Of course, we must always even be cognizant of the truth that clock speeds are a completely poor measure of performance. In lots of modern processors, clock speeds have actually gone down, while performance has increased. This is because a brand new Intel chip clocked much not up to the old Pentium 4 chips can still run circles around them.
Even if the clock speeds at the Wii U do strike us as quite low, we must always realize straight away that they should be functioning at a miles higher efficiency than the chips within the Xbox 360 and PS3 to get performance levels which are basically on par with those systems.
Time will tell, i guess. i believe we’re witnessing a bit a disconnect between gamers who want more raw power and gamers who’re more serious about a undeniable sort of content. i don’t believe it truly is easily divided into “hardcore” vs “casual” either.
For my part, I enjoy playing every type of games. i am not in the slightest degree bothered that the following Super Mario title won’t run on Unreal Engine 4 or utilize 16x AA, and that i don’t care if the subsequent Zelda looks nearly as good because the Witcher 2. I’m happy that we’ve got awesome looking games popping out for PC, and i am amazed at how far developers have stretched the capabilities of the PS3 and Xbox 360.
I’m confident a similar thing will occur with the Wii U and its next-gen competition, and the entire while the computer crowd will smugly look down their nose at consoles, all of that allows you to be ultimately too weak, outdated and out-paced by PC tech the instant they launch.
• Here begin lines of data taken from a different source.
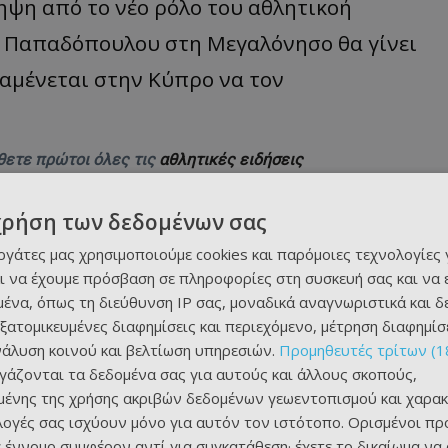
ψη από το νέο ρόλο του αθλητικοή
υ Παπαδόπουλου στη Μεγαλόνησο θα γίνει
αμένεται στην Κύπρο να τον
θετε πρώτοι όλες τις
αθλητικές ειδήσεις
χρήση των δεδομένων σας
εργάτες μας χρησιμοποιούμε cookies και παρόμοιες τεχνολογίες 
ι να έχουμε πρόσβαση σε πληροφορίες στη συσκευή σας και να
ένα, όπως τη διεύθυνση IP σας, μοναδικά αναγνωριστικά και 
εξατομικευμένες διαφημίσεις και περιεχόμενο, μέτρηση διαφημίσ
νάλυση κοινού και βελτίωση υπηρεσιών.
Προμηθευτές τρίτων (1
ργάζονται τα δεδομένα σας για αυτούς και άλλους σκοπούς,
ένης της χρήσης ακριβών δεδομένων γεωεντοπισμού και χαρακ
ιλογές σας ισχύουν μόνο για αυτόν τον ιστότοπο. Ορισμένοι πρ
 έννομο συμφέρον αντί για συγκατάθεση· έχετε το δικαίωμα να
Certainly I prefer playing games on my PC and revel in the rate and graphical fidelity that provides my gaming experience, but my PC cost over thrice what you’d pay for a Wii U. Besides, I’ve found the Wii U to be a superbly enjoyable experience, and one who will allow me to atone for a few years of missed Nintendo titles. For a lot of others, it is not going to be an awesome fit. Watching for the contest to launch their consoles isn’t a nasty idea in any respect.
But in case you are a Nintendo gamer, specs will likely not dissuade you just like the Wii’s specs didn’t dissuade fans this past generation, and lots of consumers won’t care firstly.
Image via AnandTech’s Wii U Teardown, that you should definitely go read.